Zaman sekarang, sudah banyak sekali orang dengan pemikiran di luar nalar yang kerap berbuat nekat untuk mendapatkan sesuatu. Terutama di kota besar seperti Jakarta, tidak ada yang tahu pasti mengenai pemikiran tiap individu yang menetap di sini. Karena itulah, Katya tidak bisa diam, sesuatu yang membahayakan nyawanya atau membuatnya risih harus segera ditindak tegas, tidak peduli ada orang yang membantu atau tidak.

Mengambil gambar seseorang secara diam-diam tanpa mengatakan sesuatu adalah sebuah tindak kriminal yang menyebabkan ketidaknyamanan. Si lelaki tadi memiringkan kepalanya, dari ujung dua bola mata hitam kecokelatan itu menatap Katya dengan tatapan tajam mengiris, seperti mata pisau yang telah diasah berkali-kali.

Mereka berdua seperti berada di dalam film koboi klasik yang di mana dua tokoh utama sedang bertarung dan siap melayangkan tembakan lewat selongsong peluru. Bedanya, Katya hanya berbekal sebuah tas jinjing dan semprotan cabai di tangan dan lelaki tadi berbekal kamera, tidak tahu pasti juga apakah dia membawa senjata tajam di balik hoodie hitamnya.

Si lelaki akhirnya membalikkan badan, sadar dengan orang-orang di sekitar yang memperhatikan secara intens. Tak ingin membuat keributan, dia berjalan mendekat ke arah Katya yang bersiap menyemprotkan cairan cabai pedas yang selalu dibawa sebagai perlindungan utama.

"Mau ngapain lo?" Katya berjengit, mundur selangkah. "Jangan deket-deket atau gue semprot pake ini!"

Ultimatum itu seolah tak ada gunanya, si lelaki semakin mendekat. Hampir tidak ada jarak dengan Katya, saat wanita itu akan melayangkan semprotan pertama, masker hitam yang dikenakan si lelaki dibuka, membuat Katya melongo dan terkejut bukan main saat melihat sosok yang membuatnya kesal bukan main.

"SABRANG?" Mulutnya masih membulat, seperti akan menelan mentah-mentah tubuh Sabrang yang berdiri di hadapannya dengan tatapan dingin. Berengsek!
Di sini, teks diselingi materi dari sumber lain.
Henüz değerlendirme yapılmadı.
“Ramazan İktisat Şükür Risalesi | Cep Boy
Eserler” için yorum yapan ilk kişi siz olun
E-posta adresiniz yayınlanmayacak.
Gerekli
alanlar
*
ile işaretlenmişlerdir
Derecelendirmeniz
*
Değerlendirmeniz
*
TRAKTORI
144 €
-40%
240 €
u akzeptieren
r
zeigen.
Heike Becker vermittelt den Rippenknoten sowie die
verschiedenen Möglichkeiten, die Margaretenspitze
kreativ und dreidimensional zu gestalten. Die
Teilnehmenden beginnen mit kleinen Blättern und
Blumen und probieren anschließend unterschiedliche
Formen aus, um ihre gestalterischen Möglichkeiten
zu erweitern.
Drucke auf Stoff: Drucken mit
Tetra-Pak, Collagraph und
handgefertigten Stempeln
Dia sudah membuat Katya ketakutan setengah mati!

"Kan saya udah bilang, jangan keras-keras, saya malu." Sabrang menggamit lengan Katya untuk menepi dari jalanan utama halte, menuju ke tempat duduk yang tidak berpenghuni.

"LO UDAH BIKIN GUE JANTUNGAN SIALAN!" Katya meledak seraya membuka masker yang selalu dia kenakan ketika menumpang bus. Memaki Sabrang yang hanya menghela napas dalam-dalam dan memejamkan mata. Membiarkan Katya menyumpah serapah dan menahan wajah merah padam yang timbul di kedua pipi bercambangnya. "SETAN! GUE UDAH DEG-DEGAN! NGAPAIN KEK GITU?"
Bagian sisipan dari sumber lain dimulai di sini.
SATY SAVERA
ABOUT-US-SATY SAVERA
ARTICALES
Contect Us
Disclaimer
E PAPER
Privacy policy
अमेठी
"Maaf," ujar Sabrang dengan segera, tanpa memandang kedua mata Katya. "Saya kira, objek foto tadi orang random yang lagi kelelahan. Ternyata kamu."

Setelah mengetahui lelaki bermasker tadi adalah Sabrang, Katya merasa sedikit tenang, setidaknya bukan orang asing betulan yang belum pernah dia temui sebelumnya, meski sebenarnya Sabrang juga bukan orang yang terlalu dekat dan sekadar tetangga saja. Tunggu sebentar, tadi Sabrang bilang apa? Kelelahan? Memang Katya terlihat semenyedihkan itu, ya? Pulang bekerja, memakai masker, menyandarkan tubuh ke kursi dan menatap jendela dengan pandangan kosong terlihat kelelahan?
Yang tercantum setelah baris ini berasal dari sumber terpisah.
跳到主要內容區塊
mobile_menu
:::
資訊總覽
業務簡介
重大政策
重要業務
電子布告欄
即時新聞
"Kamu kelihatan capek," timpal Sabrang seolah mengetahui pertanyaan Katya yang tersimpan dalam benak. Ah, Katya masih kesal dengan Sabrang yang tidak segera membuka maskernya dan membuat dirinya terlibat dalam drama mini di tengah halte serta menjadi tontonan gratis orang-orang. "Nih."

Sabrang mengangsurkan sebuah botol air mineral yang masih utuh dari dalam tas selempang yang dikenakan. Katya memandang botol tersebut, kemudian beralih ke Sabrang, sedetik kemudian tanpa ragu botol tersebut sudah berada di tangannya. "Makasih." Katya menenggak botol tersebut hingga setengah habis. "Lo ngapain, sih, foto-foto orang random kek gitu?" tanyanya tak peduli dengan sebutan yang berubah, Katya sudah keburu kesal.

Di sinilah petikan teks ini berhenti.